Ten recommendations for nutrition
‘If the ten proven nutrition-specific interventions were scaled-up from existing population coverage to 90%, an estimated 900,000 lives could be saved in 34 high nutrition-burden countries’, the scientists wrote in the Series of 2013. They added that the prevalence of stunting could be reduced by 20% and that of severe wasting by 60%. ‘This would reduce the number of children with stunted growth and development by 33 million’, they stated.
Damage caused by malnutrition is irreversible
In addition to the dietary recommendations for mother and child, The Lancet Series describes what other interventions are needed to successfully combat malnutrition. The bottom line is: people need to be made aware that a deficiency of nutrients in the first thousand days of life, starting from conception, has irreversible consequences for the development and the immune system of children.

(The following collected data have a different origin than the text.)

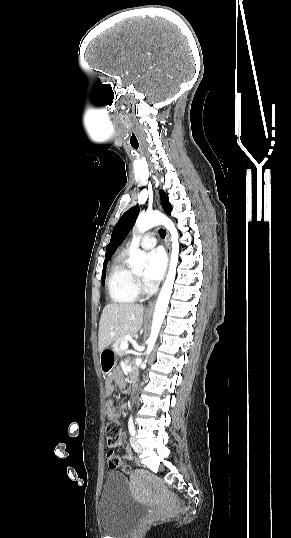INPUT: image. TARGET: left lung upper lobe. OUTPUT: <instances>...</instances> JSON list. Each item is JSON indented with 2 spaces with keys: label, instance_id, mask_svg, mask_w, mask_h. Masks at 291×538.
<instances>
[{
  "label": "left lung upper lobe",
  "instance_id": "1",
  "mask_svg": "<svg viewBox=\"0 0 291 538\" xmlns=\"http://www.w3.org/2000/svg\"><path fill=\"white\" fill-rule=\"evenodd\" d=\"M160 199L163 210L170 214L172 210V206L168 201V195L163 191L160 190ZM139 213V207L134 206L127 210L119 219L115 227L113 228V233L111 235V240L109 243L110 247V253H113L117 247L123 242V240L126 238L128 232L130 231L131 227L133 226V223Z\"/></svg>",
  "mask_w": 291,
  "mask_h": 538
}]
</instances>
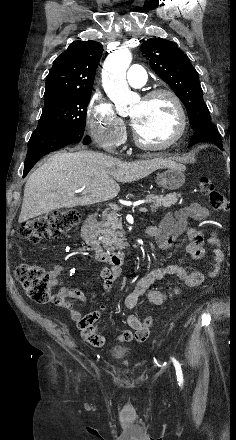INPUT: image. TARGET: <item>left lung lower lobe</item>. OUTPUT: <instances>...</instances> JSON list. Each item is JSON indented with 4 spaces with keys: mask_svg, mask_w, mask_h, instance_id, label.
<instances>
[{
    "mask_svg": "<svg viewBox=\"0 0 236 440\" xmlns=\"http://www.w3.org/2000/svg\"><path fill=\"white\" fill-rule=\"evenodd\" d=\"M199 142H210L223 150L220 134L212 123H208L196 130L189 146Z\"/></svg>",
    "mask_w": 236,
    "mask_h": 440,
    "instance_id": "0a47b994",
    "label": "left lung lower lobe"
}]
</instances>
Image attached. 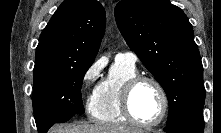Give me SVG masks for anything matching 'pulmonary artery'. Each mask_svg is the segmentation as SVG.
Here are the masks:
<instances>
[{
	"instance_id": "obj_1",
	"label": "pulmonary artery",
	"mask_w": 221,
	"mask_h": 133,
	"mask_svg": "<svg viewBox=\"0 0 221 133\" xmlns=\"http://www.w3.org/2000/svg\"><path fill=\"white\" fill-rule=\"evenodd\" d=\"M115 60L126 63L130 66H135L137 57L134 53L124 52V53H118L115 57Z\"/></svg>"
}]
</instances>
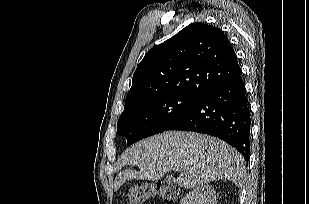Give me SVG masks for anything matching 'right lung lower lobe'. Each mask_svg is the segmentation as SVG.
<instances>
[{"instance_id":"right-lung-lower-lobe-1","label":"right lung lower lobe","mask_w":309,"mask_h":204,"mask_svg":"<svg viewBox=\"0 0 309 204\" xmlns=\"http://www.w3.org/2000/svg\"><path fill=\"white\" fill-rule=\"evenodd\" d=\"M250 107L241 70L226 82L209 88L166 130L195 131L218 137L245 158L250 154Z\"/></svg>"}]
</instances>
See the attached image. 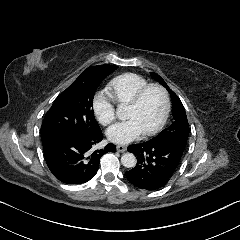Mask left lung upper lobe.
Segmentation results:
<instances>
[{
	"label": "left lung upper lobe",
	"instance_id": "1",
	"mask_svg": "<svg viewBox=\"0 0 240 240\" xmlns=\"http://www.w3.org/2000/svg\"><path fill=\"white\" fill-rule=\"evenodd\" d=\"M150 74L169 91L172 99L174 121L170 127L164 129L156 137L149 140V142H177L186 147L189 136V124L184 106L179 97L168 87L158 74L154 72H150Z\"/></svg>",
	"mask_w": 240,
	"mask_h": 240
}]
</instances>
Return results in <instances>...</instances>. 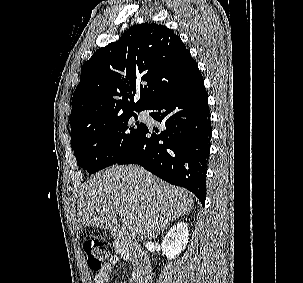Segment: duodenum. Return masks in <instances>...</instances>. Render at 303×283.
Returning <instances> with one entry per match:
<instances>
[{
	"label": "duodenum",
	"mask_w": 303,
	"mask_h": 283,
	"mask_svg": "<svg viewBox=\"0 0 303 283\" xmlns=\"http://www.w3.org/2000/svg\"><path fill=\"white\" fill-rule=\"evenodd\" d=\"M111 233L116 240L124 241L125 232L120 226H114ZM133 255L137 265L136 283H149L152 276V265L149 257L140 250H135Z\"/></svg>",
	"instance_id": "duodenum-1"
}]
</instances>
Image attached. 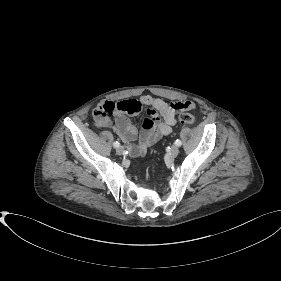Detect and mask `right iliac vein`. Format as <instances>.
<instances>
[{"mask_svg": "<svg viewBox=\"0 0 281 281\" xmlns=\"http://www.w3.org/2000/svg\"><path fill=\"white\" fill-rule=\"evenodd\" d=\"M116 153L118 155H122L124 153V148L122 146L117 147Z\"/></svg>", "mask_w": 281, "mask_h": 281, "instance_id": "1", "label": "right iliac vein"}]
</instances>
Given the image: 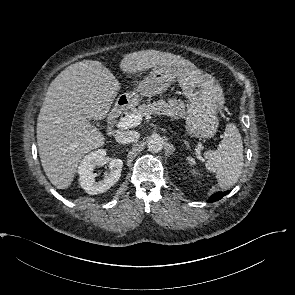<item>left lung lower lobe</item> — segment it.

Education for girls is very important
During the congress NL for NIL malnutrition, co-organised by Wageningen UR at the Dutch Ministry of Foreign Affairs, scientists presented figures that showed a very obvious connection between the number of years that girls go to school in an area and the prevalence of stunted growth there. The facts also disclosed a clear link between malnutrition at an early age and chronic diseases later in life was. Striking: children whose diet is not balanced stand a far greater chance of becoming obese later in life than children that get a healthy start in life.
Breaking the poverty cycle
With an investment of ‘merely’ $ 9.6 billion a year in food and nutrition security, the poverty cycle could be broken. Because people that can fully develop themselves are more productive and are more able to care for themselves and loved ones. Everyone at the symposium agreed on that; scientists – including some authors of the Lancet Series – as well as representatives of non-governmental organisations, the food industry and the national government. A common agenda is important, emphasized Paul Verschuren, Special Envoy Food and Nutrition for Development of the Ministry of Foreign Affairs, as all parties must work together to tackle malnutrition successfully.
Verschuren called this public-private approach 'the Dutch Diamond'. Verschuren: "Dutch organisations and companies, with support of the government, get food and nutrient security on the agenda in other countries. We achieve this by doing what we are good at. For example, parties specialised in logistics – like TNT – came up with a system that drastically shortened the waiting time for food transportation trucks at border posts between two countries. And Kadaster is involved in setting up land registry systems to keep track of who owns what land. What we do is not ‘old-fashioned aid’ or ‘modern trade’, it is old-fashioned trade and modern aid."